Thursday, March 19, 2009

MIP model

Hi,
I am dealing with an optimization task as follows:
1) Tom is given a large box which contains 1000 bags of marbles.
2) Inside each bag, there are between 1 and 50 marbles.
3) Within a given bag, there are no duplicate colors of marbles, however there are duplicate colors of marbles across the bags.
4) The bags are labeled and Tom has a list of what color marbles each bag contains.
Objective:  Tom wants to collect as many UNIQUE colors of marbles as possible, but is only allowed to pick out 100 bags from the box.  Tom derives absolutely no value from getting duplicate colors of marbles.  Tell Tom which 100 bags to pick.
My question:
First of all, is this even a problem that's appropriate for linear programming?
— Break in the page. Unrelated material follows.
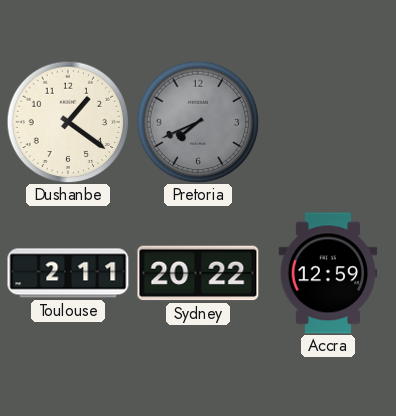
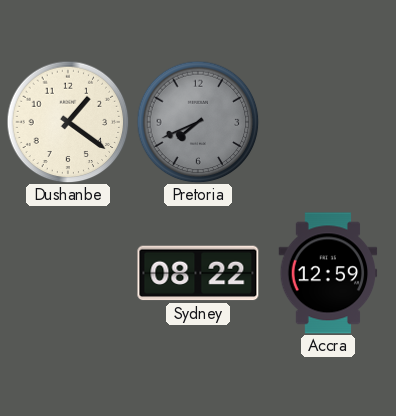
Toulouse: 2:11 -> none
Sydney: 20:22 -> 08:22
I was able to solve this quite simply on a small scale in Excel's Solver, but when I moved over to GLPK I couldn't figure out how to avoid making my objective statement non-linear.  Initially I wrote out the problem like below.  However, glpk complained about having a variable in my if/else statement in the objective function.  I'm still rather new to LP so if someone could tell me whether or not I should even be using LP for this, and if so, I'd appreciate some suggestions on how to model the problem such that GLPK doesn't complain. Thanks.
/* sets */
set COLORS;
set BAGS;
/* parameters */
param colors_to_bags {i in COLORS, j in BAGS}
/* decision variables */
var selected_bags {j in BAGS} binary >= 0;
/* objective function */
maximize uniques: sum{i in COLORS} if (sum{j in BAGS} colors_to_bags[i, j] * selected_bags[j]) > 1 then 1 else 0;
/* constraints */
s.t. max_bags: sum{j in BAGS} selected_bags{j} <= 100;
data;
set BAGS := bag1 bag2 .... bag1000;
set COLORS := green yellow blue ...etc; (assume there are many many colors)
/* 1 means the bag contains that color marble, 0 means it does not */
praram colors_to_bags: bag1 bag2 .... bag1000:=
green 0 1 0 0 ...
yellow 0 1 0 1 ...
blue 1 0 0 1 ...
etc. 0 1 1 0 ...;
end;

You need to introduce an extra variable have_color[i]:

var have_color{i in COLORS} binary;

/* all colors_to_bags[i,j]*selected_bags[j] = 0 =>have_color[i]=0 */
eq1{i in COLORS}: have_color[i] <= sum{j in BAGS} colors_to_bags[i,j]*selected_bags[j];

/* any colors_to_bags[i,j]*selected_bags[j] = 1 =>have_color[i]=1 */
eq2{i in COLORS, j in BAGS}: have_color[i] >= colors_to_bags[i,j]*selected_bags[j];

Then the obj becomes:

maximize uniques: sum{i in COLORS} have_color[i];

You can improve performance by relaxing have_color to be a continuous variable between 0 and 1 (it is automatically integer). In addition you may drop eq2 as you are maximizing this anyway. We are lucky: eq2 is adding many equations.